On peut dater cette suite de vingt-sept vers grâce aux
dessins qui l’encadrent. La parenté entre le dessin principal et les vers est
évidente par le sujet, l’encre et l’insertion du dessin dans le texte. Le
dessin principal, de facture cubiste, illustre la façon dont Apollinaire
dessinait en 1909-1910. Le poète et Pablo Picasso, chef de file du cubisme, se
fréquentaient alors régulièrement. Il est donc possible de dater ces vers de la
même époque. On remarque aussi que le croquis représentant un dromadaire
ressemble fortement à un croquis en marge des épreuves du poème « Dromadaire »,
présent dans Bestiaire (1911) et daté de 1910. Cette date est aussi
confirmée par les deux polichinelles, identiques à un polichinelle dessiné en
marge d’un manuscrit du poème « Vendémiaire », daté lui de 1909, et
aujourd’hui conservé à la Bibliothèque nationale de France. Enfin, les Œuvres
Complètes de la collection de la Pléiade mentionnent un propos de Fernand
Fleuret affirmant qu’Apollinaire et lui-même (qui s’étaient rencontrés en 1909)
s’amusaient à improviser en marchand dans la rue, lorsqu’ils sortaient de la
Bibliothèque nationale, et que ce poème fut composé entre la rue de Richelieu
et la rue Notre-Dame de Lorette.
Les cinq vers en question constituent le cœur du poème
« Le Voyageur » en ce qu’ils sont repris tels un refrain. Ils convoquent
naturellement le thème du voyage, thème qui nourrit le texte entier tout en
renouvelant les topoï de la rêverie, de la quête identitaire. Les voix et
formes sont souvent approximatives. En effet, que doit-on imaginer des « vagues
poissons », des « femmes sombres », de « quelqu’un » et, surtout, des « deux
matelots » ; que nous valent les pronoms personnels « nous » et « je » qui
répondent à « tu » et « on » ?
Les aventures racontées dans ce poème ne sont pas sans faire écho au poète lui-même, qui se transpose en un voyageur qu’il interroge, comme pour se comprendre. C’est ainsi que les « Deux matelots qui ne s’étaient jamais quittés » forment un point central, un point de repère au sein du poème.
Le dessin des deux matelots accolé au texte nous
rappelle une photographie du poète et de son frère cadet, enfants, à Bologne.
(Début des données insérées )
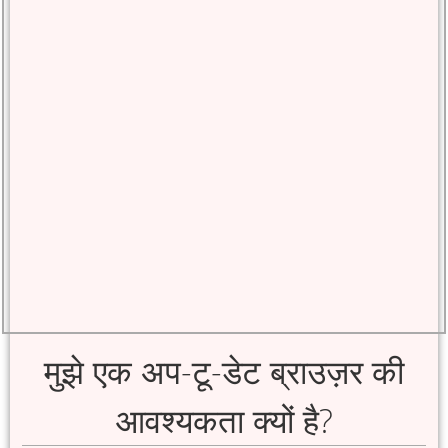
मुझे एक अप-टू-डेट ब्राउज़र की
आवश्यकता क्यों है?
On se souvient de l’aveu d’Apollinaire dans une lettre adressée à Henri
Marineau le 19 juillet 1913, « Chacun de mes poèmes est la commémoration
d’un événement de ma vie. Et le plus souvent il s’agit de tristesse »,
le parallèle entre la photographie et le dessin émerge naturellement : L’un des
matelots dessinés porte une chaîne et l’autre une tresse, comme dans les vers.
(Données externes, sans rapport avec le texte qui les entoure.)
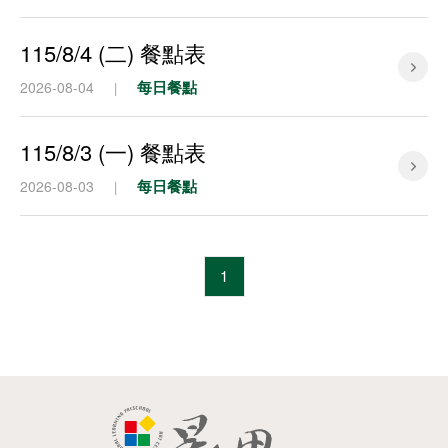
115/8/4 (二) 餐點表
每日餐點
2026-08-04
|
115/8/3 (一) 餐點表
每日餐點
2026-08-03
|
1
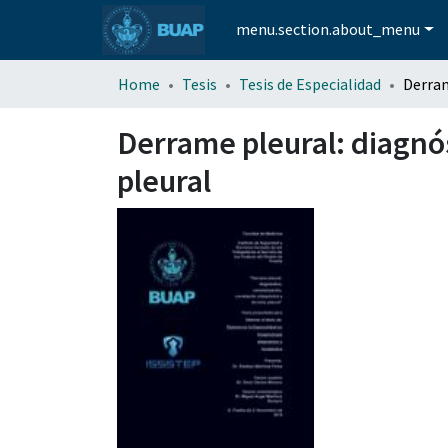
menu.section.about_menu
Home
Tesis
Tesis de Especialidad
Derrame pleural: diagnós
pleural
C’est ainsi que Guillaume s’associe avec Wilhelm, voyage avec lui, habite avec
lui… ou l’habite, simplement. Les dessins et les vers se complètent donc
parfaitement.
Les vers qui figurent au recto du feuillet, quant à eux, sont plus anciens que ceux au verso ; ils datent peut-être du temps où Apollinaire travaillait au 65, rue de la Victoire (l’adresse apparaît en-tête du feuillet), à la Banque centrale de crédit mobilier et industriel entre 1903 et 1904. En témoignent la graphie tout comme la facture plus classique des vers. N’apparaissant dans aucune œuvre publiée du poète, ils sont inédits. Il n’empêche que l’on retrouve également les thèmes des vaisseaux norvégiens et de la Finlande dans le poème « L’Arbre » de Calligrammes (1918), mais il s’agit là du seul rapprochement entre les deux textes.
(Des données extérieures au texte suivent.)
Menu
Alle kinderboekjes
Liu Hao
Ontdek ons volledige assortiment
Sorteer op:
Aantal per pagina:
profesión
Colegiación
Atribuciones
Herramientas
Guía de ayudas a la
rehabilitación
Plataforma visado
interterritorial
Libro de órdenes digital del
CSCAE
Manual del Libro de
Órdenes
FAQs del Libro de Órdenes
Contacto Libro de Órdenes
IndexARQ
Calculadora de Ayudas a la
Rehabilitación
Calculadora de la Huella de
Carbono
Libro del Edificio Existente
Références : Apollinaire. Œuvres poétiques complètes. Bibliothèque de la Pléiade, p. 1053 – Les dessins de Guillaume Apollinaire, Claude Debon et Peter Read, Buchet-Chastel, 2008, pp. 88 et 96. – Sur les « deux matelots », « Quatre notes par Madeleine Boisson », Revue Que Vlo-Ve, juillet-décembre 1985, n° 15-16, pp. 6-10.